3. Shri Dalip Singh argued that the crates were not merely used for transportation of the aerated waters to the market but were used in all stages of the manufacture inside the factory. He referred to and relied upon the order-in-appeal dated 11-5-1994 passed by the Commissioner in which it was held that plastic crates were eligible inputs for Modvat credit. Referring to Notification No. 36/95-C.E./ante, dated 17-11-1995, Shri Dalip Singh claimed that this notification specifically excluded crates and glass bottles used for aerated water. It must therefore, be argued that before such specific inclusion, these goods qualifies as inputs. He also cited various judgments of the Tribunal and of the courts in support of his arguments.

4. Shri Kilaniya, Ld. JDR claimed that the subject notification was isued in 1995 and had no bearing on the facts of the case where the order was passed in 1993. He claimed that crates could not be called the inputs in the manufacture of aerated waters. They were meant only for carriage of finished articles. He further claimed that the value of the crates was high when compared with the value of the finished articles. Modvat if made permissible on crates would result in higher outgo for the government.

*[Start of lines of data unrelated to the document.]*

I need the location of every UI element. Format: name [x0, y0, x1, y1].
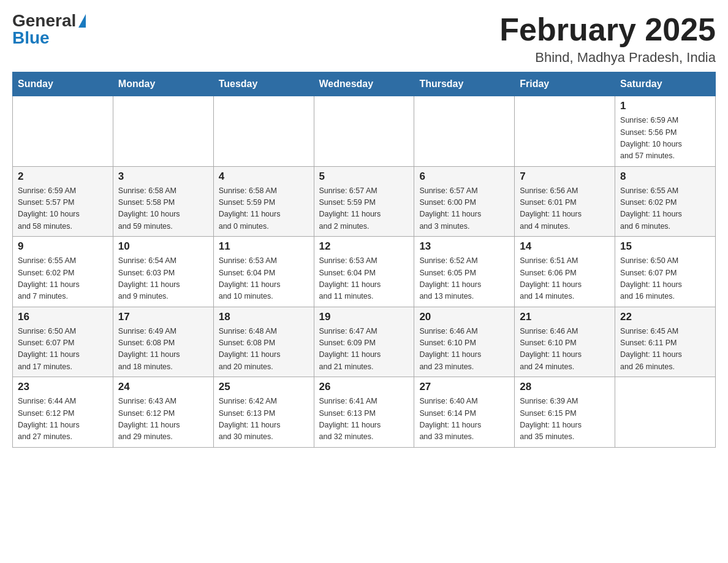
- day-info: Sunrise: 6:53 AMSunset: 6:04 PMDaylight:…: [219, 255, 309, 303]
- calendar-cell: 2Sunrise: 6:59 AMSunset: 5:57 PMDaylight…: [13, 166, 113, 237]
- calendar-cell: 15Sunrise: 6:50 AMSunset: 6:07 PMDayligh…: [615, 237, 716, 307]
- day-number: 18: [219, 311, 309, 323]
- logo: General Blue: [12, 12, 86, 47]
- day-info: Sunrise: 6:44 AMSunset: 6:12 PMDaylight:…: [18, 396, 108, 443]
- calendar-cell: 3Sunrise: 6:58 AMSunset: 5:58 PMDaylight…: [113, 166, 213, 237]
- header-sunday: Sunday: [13, 72, 113, 96]
- day-info: Sunrise: 6:39 AMSunset: 6:15 PMDaylight:…: [520, 396, 610, 443]
- calendar-cell: 8Sunrise: 6:55 AMSunset: 6:02 PMDaylight…: [615, 166, 716, 237]
- day-info: Sunrise: 6:40 AMSunset: 6:14 PMDaylight:…: [419, 396, 509, 443]
- calendar-cell: [113, 96, 213, 167]
- location-title: Bhind, Madhya Pradesh, India: [499, 50, 716, 66]
- day-info: Sunrise: 6:52 AMSunset: 6:05 PMDaylight:…: [419, 255, 509, 303]
- calendar-cell: [615, 377, 716, 448]
- day-info: Sunrise: 6:58 AMSunset: 5:58 PMDaylight:…: [118, 185, 208, 233]
- day-info: Sunrise: 6:57 AMSunset: 5:59 PMDaylight:…: [319, 185, 409, 233]
- page-header: General Blue February 2025 Bhind, Madhya…: [12, 12, 716, 66]
- calendar-week-2: 2Sunrise: 6:59 AMSunset: 5:57 PMDaylight…: [13, 166, 716, 237]
- calendar-cell: 6Sunrise: 6:57 AMSunset: 6:00 PMDaylight…: [414, 166, 515, 237]
- day-number: 12: [319, 240, 409, 253]
- header-monday: Monday: [113, 72, 213, 96]
- day-info: Sunrise: 6:55 AMSunset: 6:02 PMDaylight:…: [18, 255, 108, 303]
- calendar-cell: 23Sunrise: 6:44 AMSunset: 6:12 PMDayligh…: [13, 377, 113, 448]
- day-number: 1: [620, 100, 710, 112]
- calendar-cell: 28Sunrise: 6:39 AMSunset: 6:15 PMDayligh…: [515, 377, 615, 448]
- header-friday: Friday: [515, 72, 615, 96]
- day-info: Sunrise: 6:47 AMSunset: 6:09 PMDaylight:…: [319, 326, 409, 373]
- calendar-cell: [515, 96, 615, 167]
- day-number: 16: [18, 311, 108, 323]
- calendar-cell: 11Sunrise: 6:53 AMSunset: 6:04 PMDayligh…: [213, 237, 314, 307]
- day-number: 21: [520, 311, 610, 323]
- calendar-cell: 7Sunrise: 6:56 AMSunset: 6:01 PMDaylight…: [515, 166, 615, 237]
- day-info: Sunrise: 6:45 AMSunset: 6:11 PMDaylight:…: [620, 326, 710, 373]
- day-number: 6: [419, 170, 509, 183]
- calendar-cell: 18Sunrise: 6:48 AMSunset: 6:08 PMDayligh…: [213, 307, 314, 377]
- calendar-cell: 17Sunrise: 6:49 AMSunset: 6:08 PMDayligh…: [113, 307, 213, 377]
- logo-triangle-icon: [78, 14, 86, 28]
- day-number: 8: [620, 170, 710, 183]
- calendar-header-row: SundayMondayTuesdayWednesdayThursdayFrid…: [13, 72, 716, 96]
- day-info: Sunrise: 6:50 AMSunset: 6:07 PMDaylight:…: [18, 326, 108, 373]
- day-number: 2: [18, 170, 108, 183]
- day-info: Sunrise: 6:51 AMSunset: 6:06 PMDaylight:…: [520, 255, 610, 303]
- calendar-cell: 12Sunrise: 6:53 AMSunset: 6:04 PMDayligh…: [314, 237, 414, 307]
- calendar-cell: 19Sunrise: 6:47 AMSunset: 6:09 PMDayligh…: [314, 307, 414, 377]
- logo-general-text: General: [12, 12, 76, 29]
- calendar-cell: 1Sunrise: 6:59 AMSunset: 5:56 PMDaylight…: [615, 96, 716, 167]
- day-info: Sunrise: 6:59 AMSunset: 5:57 PMDaylight:…: [18, 185, 108, 233]
- day-info: Sunrise: 6:48 AMSunset: 6:08 PMDaylight:…: [219, 326, 309, 373]
- day-info: Sunrise: 6:46 AMSunset: 6:10 PMDaylight:…: [520, 326, 610, 373]
- day-number: 5: [319, 170, 409, 183]
- calendar-cell: 24Sunrise: 6:43 AMSunset: 6:12 PMDayligh…: [113, 377, 213, 448]
- day-number: 9: [18, 240, 108, 253]
- day-info: Sunrise: 6:57 AMSunset: 6:00 PMDaylight:…: [419, 185, 509, 233]
- calendar-cell: 21Sunrise: 6:46 AMSunset: 6:10 PMDayligh…: [515, 307, 615, 377]
- day-number: 4: [219, 170, 309, 183]
- day-number: 20: [419, 311, 509, 323]
- calendar-week-1: 1Sunrise: 6:59 AMSunset: 5:56 PMDaylight…: [13, 96, 716, 167]
- day-number: 17: [118, 311, 208, 323]
- day-info: Sunrise: 6:53 AMSunset: 6:04 PMDaylight:…: [319, 255, 409, 303]
- calendar-cell: 25Sunrise: 6:42 AMSunset: 6:13 PMDayligh…: [213, 377, 314, 448]
- calendar-cell: 13Sunrise: 6:52 AMSunset: 6:05 PMDayligh…: [414, 237, 515, 307]
- day-info: Sunrise: 6:56 AMSunset: 6:01 PMDaylight:…: [520, 185, 610, 233]
- header-thursday: Thursday: [414, 72, 515, 96]
- header-tuesday: Tuesday: [213, 72, 314, 96]
- day-info: Sunrise: 6:43 AMSunset: 6:12 PMDaylight:…: [118, 396, 208, 443]
- day-info: Sunrise: 6:59 AMSunset: 5:56 PMDaylight:…: [620, 115, 710, 163]
- day-info: Sunrise: 6:41 AMSunset: 6:13 PMDaylight:…: [319, 396, 409, 443]
- calendar-cell: 20Sunrise: 6:46 AMSunset: 6:10 PMDayligh…: [414, 307, 515, 377]
- day-number: 19: [319, 311, 409, 323]
- day-number: 27: [419, 381, 509, 393]
- calendar-cell: 14Sunrise: 6:51 AMSunset: 6:06 PMDayligh…: [515, 237, 615, 307]
- calendar-cell: [13, 96, 113, 167]
- calendar-cell: 4Sunrise: 6:58 AMSunset: 5:59 PMDaylight…: [213, 166, 314, 237]
- calendar-cell: 16Sunrise: 6:50 AMSunset: 6:07 PMDayligh…: [13, 307, 113, 377]
- calendar-cell: 10Sunrise: 6:54 AMSunset: 6:03 PMDayligh…: [113, 237, 213, 307]
- header-saturday: Saturday: [615, 72, 716, 96]
- calendar-cell: 27Sunrise: 6:40 AMSunset: 6:14 PMDayligh…: [414, 377, 515, 448]
- calendar-cell: 22Sunrise: 6:45 AMSunset: 6:11 PMDayligh…: [615, 307, 716, 377]
- calendar-cell: 9Sunrise: 6:55 AMSunset: 6:02 PMDaylight…: [13, 237, 113, 307]
- day-number: 13: [419, 240, 509, 253]
- day-info: Sunrise: 6:42 AMSunset: 6:13 PMDaylight:…: [219, 396, 309, 443]
- calendar-table: SundayMondayTuesdayWednesdayThursdayFrid…: [12, 72, 716, 448]
- day-number: 10: [118, 240, 208, 253]
- calendar-week-4: 16Sunrise: 6:50 AMSunset: 6:07 PMDayligh…: [13, 307, 716, 377]
- day-number: 26: [319, 381, 409, 393]
- calendar-week-5: 23Sunrise: 6:44 AMSunset: 6:12 PMDayligh…: [13, 377, 716, 448]
- day-number: 24: [118, 381, 208, 393]
- calendar-cell: [213, 96, 314, 167]
- day-info: Sunrise: 6:49 AMSunset: 6:08 PMDaylight:…: [118, 326, 208, 373]
- day-info: Sunrise: 6:58 AMSunset: 5:59 PMDaylight:…: [219, 185, 309, 233]
- day-info: Sunrise: 6:50 AMSunset: 6:07 PMDaylight:…: [620, 255, 710, 303]
- title-section: February 2025 Bhind, Madhya Pradesh, Ind…: [499, 12, 716, 66]
- day-number: 23: [18, 381, 108, 393]
- day-number: 25: [219, 381, 309, 393]
- calendar-cell: 5Sunrise: 6:57 AMSunset: 5:59 PMDaylight…: [314, 166, 414, 237]
- calendar-cell: 26Sunrise: 6:41 AMSunset: 6:13 PMDayligh…: [314, 377, 414, 448]
- day-info: Sunrise: 6:46 AMSunset: 6:10 PMDaylight:…: [419, 326, 509, 373]
- day-number: 14: [520, 240, 610, 253]
- day-number: 22: [620, 311, 710, 323]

5. Countering wth the argument of Shri Dalip Singh that the value of the crates was proportionally distributed over the value of the bottles containing aerated waters, he claimed that the judgment in the case of Jay Engineering Works as reported in 1989 (39) E.L.T. 169 should be the guiding judgment in this area.

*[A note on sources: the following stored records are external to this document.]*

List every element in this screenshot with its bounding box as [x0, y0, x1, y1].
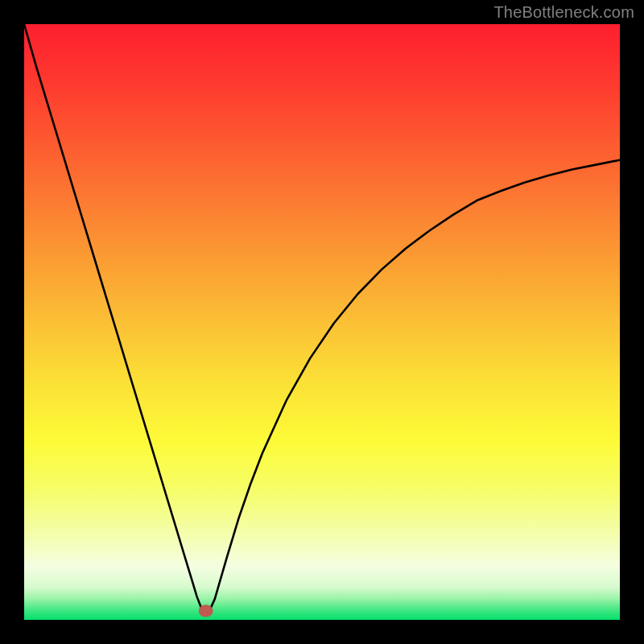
watermark-text: TheBottleneck.com [493, 3, 634, 22]
chart-svg [24, 24, 620, 620]
plot-area [24, 24, 620, 620]
chart-frame: TheBottleneck.com [0, 0, 644, 644]
minimum-marker [199, 605, 213, 617]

6. We have carefully considered the arguments advanced by both the sides and have perused the various materials placed before us.

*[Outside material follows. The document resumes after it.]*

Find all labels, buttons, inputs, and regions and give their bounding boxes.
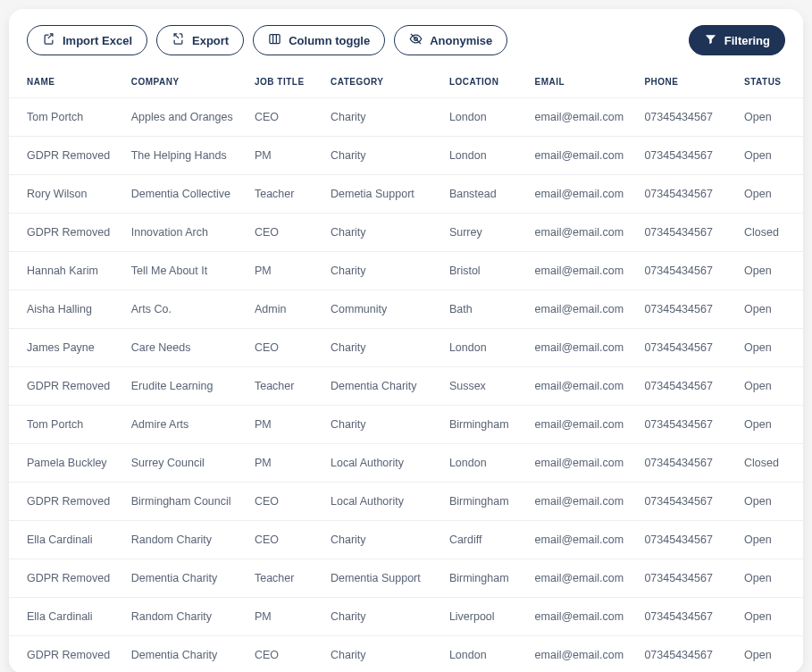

8. The term inputs has been amplified in the explanation to Rule 57 A. The extended definition includes “packaging materials”. The issue here is whether the crates which are fully finished articles and goods known in the market as such would qualify under the terminology “packaging material”.

9. The various citations made by the Ld. Counsel in so far as they define packaging material seem to go against his case. In the judgment in regard to Ponds India Ltd. Madras High Court, 1993 (63) E.L.T. 3 (Mad.), the Madras High Court has distinguished between the packaging material on one hand and packages or containers on the other. In the judgment, the judgment of the Tribunal in case of F.D.C. Ltd. reported in 1991 (55) E.L.T. 601 (Tribunal) has been cited. The relevant portion reads as under :-

“If the intention was only to permit ready to use containers such as boxes or bottles, then the term used would have been ‘package or container’. In the absence of any such restrictive meaning provided, the term ‘Packaging material’ has to be interpreted as such and cannot be interpreted in the restricted manner”.

10. Packaging materials are starting points for manufacture of boxes or containers. As such a wider purport cannot be given this term. It is clear that the crates which are the containers for transportation did not fall within the ambit of packaging material and as such would not qualify for the benefit of modvat credit.

11. We have carefully considered the submissions that a specific exclusion was made for crates and glass bottles only vide the notification dated 17-11-1995 and therefore its inclusion during the period prior to this inclusion would be (sic) We observe that crates did not ever qualify as inputs within the definition given under Rule 57A. This argument, therefore, is available to the assessee.

12. The issue of the admissibility as such having been so decided, there is no need to go into the issue as to whether value of the crate was taken into account for determining the assessable value of the aerated water or not.

13. In the result, the appeal fails and is rejected.